Para qué decir el resto, para qué describir los empujones, los manotazos de todos contra todos, y el referí con la tarjeta roja en lo alto dictando lo que nadie podía creer: la expulsión de dos de ellos, sí, pero también la expulsión de dos de los nuestros, Osuna y Del Mónico, los tiradores que podían darnos el triunfo con el penal recién cobrado.
¡Entrá a tirarlo, Zuvillaga! Mi vieja me sigue rogando que entre a ver a papá, pero en mis oídos resuena la voz del técnico, esa frase que hace tantos años no entendí o que no quería entender. Sí, quería que un jugador fresco, el único que ni siquiera había pisado el pasto en todo el torneo, tirara el penal del triunfo. Creo que lo miré con sorpresa, o con miedo, o con cualquier cara que dijera no, mejor no, yo quiero irme a mi casa y tomarte una chocolatada y encerrarme en mi cuarto a hojear una revista con minas en tetas…
Lo miré, sí, al igual que ahora miro a mi madre, sin animarme a decirle que hoy no quiero ser médico, que por hoy quisiera ser bombero, o equilibrista, o basurero. Sí, ¿por qué no basurero, e ir por las calles de uniforme, recogiendo bolsas y lanzándolas al camión, feliz, como un Ginóbili de los grillos y la noche?
El técnico pide el cambio y el cuarto árbitro lo avisa con un cartelito. El negro Peralta sale acalambrado hasta las orejas y yo entro a la cancha, como entro ahora en la habitación de papá: con la cabeza gacha y derrotado.
El tiempo reglamentario está cumplido y yo acomodo la pelota en la marca de los 11 metros, de la misma forma que ahora me siento en una silla al lado de la cama de mi viejo sin mirarlo, sin atreverme a verlo inconsciente.

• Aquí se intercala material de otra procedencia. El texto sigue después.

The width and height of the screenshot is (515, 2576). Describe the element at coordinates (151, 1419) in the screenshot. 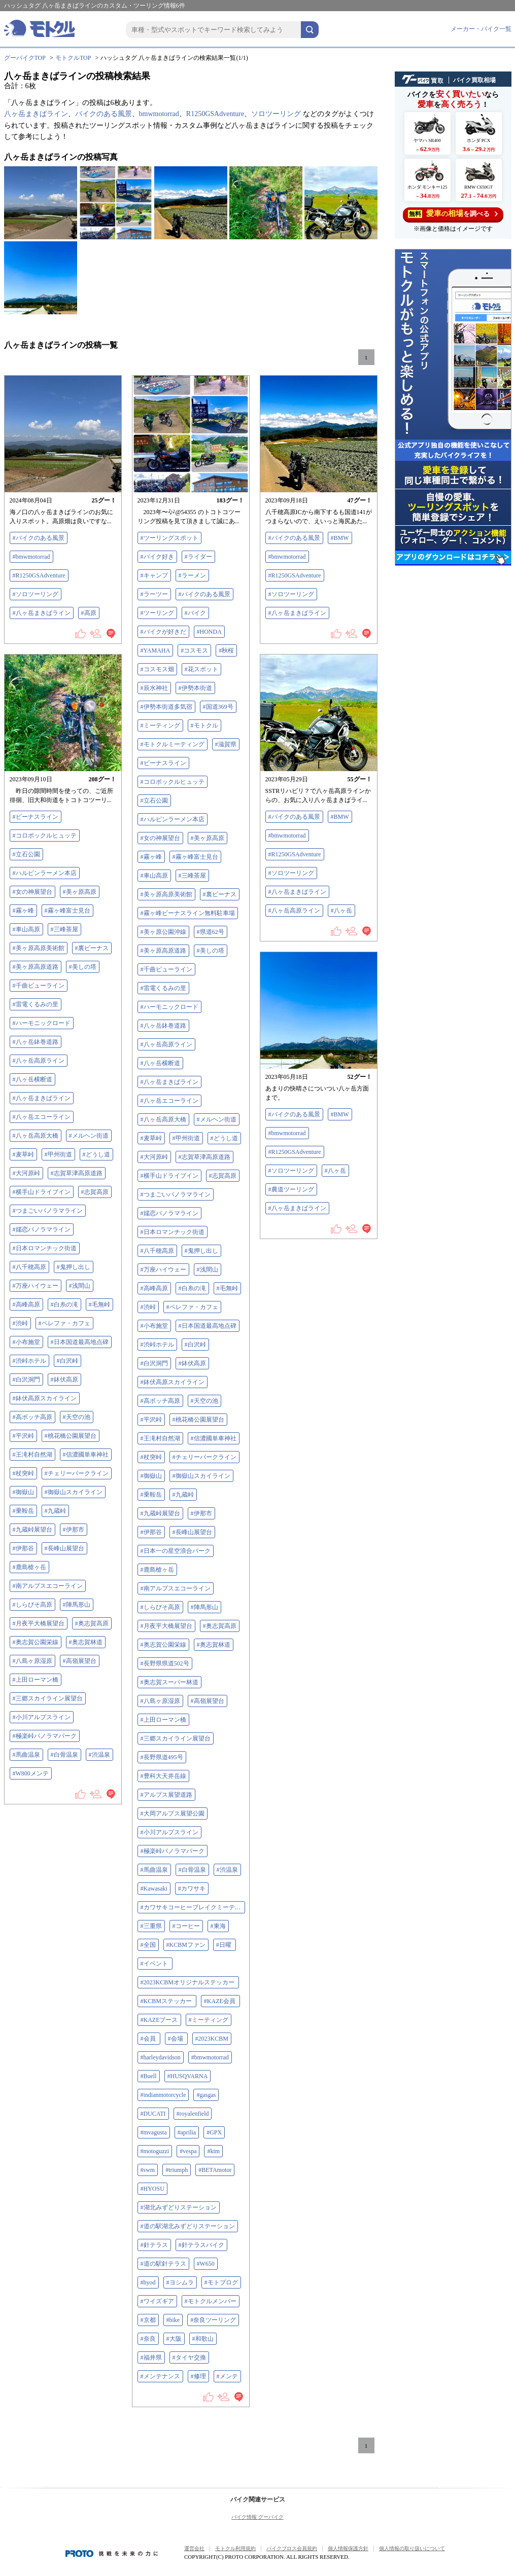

Tomo carrera y cierro los ojos, estoy temblando como temblando estoy en estos momentos, pero en el silencio inamovible del mini estadio, que es tan parecido al incesante silencio de este cuarto, siento la voz de un hombre que grita: “está todo bien, hijo”. Sé que es la voz de él, sé que es capaz de cualquier cosa para que yo me calme. Abriendo apenas los ojos corro e impacto el balón con mi pie derecho. Llevo las manos a la cara. No quiero mirar, sigo temblando, no quiero mirar. Pero el grito de gol me abofetea y observo al arquero caído y a la pelota clavándose en un ángulo, inflando la red que se agiganta como un fantasma vanidoso, robándole espacio al gris rojizo de la tarde, de ese cielo ahora sostenido por decenas de brazos en alto.
La gente grita, se trepa al alambrado, invade la cancha y me lleva en andas. Yo quiero decirles que no, que no fui yo, que no hice nada, que fue él, que no es merito mío, pero a la gente no le importa, la gente no quiere saber, la gente…, la gente…, la gente está ahora en la sala de espera y al igual que hace treinta años no escucha la frase, no, no oye el ‘está todo bien, hijo’ que yo aquí sentado escucho ahora mismo, sí, sin poderlo creer la escucho ahora mismo de la boca de mi padre…, de mi padre que ha abierto los ojos, de mi padre que ha despertado.
Y como aquella vez, como al festejar aquel penal que hoy se arruga grisáceo en el pasado, salgo corriendo y grito y mi familia me abraza. Yo quisiera decirles que no hice nada, que lo hizo él, que fue él, que es capaz de cualquier cosa porque yo me calme. Pero cómo les explico, cómo se lo digo a mamá y a la tía Chola; cómo se los hago entender a mi hermana y a los primos y a los viejos del barrio que ahora me besan, me palmean y me gritan genio, genio, genio; cómo los convenzo de que la memoria es una puta irresistible y peligrosa, dispuesta a recordarme que la vida es ilógica…, sí, que la vida es mágica, caprichosa e ilógica, y que cualquier pata dura que anda por el mundo puede un día ser parte de un milagro, y hacerle, en tiempo de descuento, un inolvidable golazo a la muerte.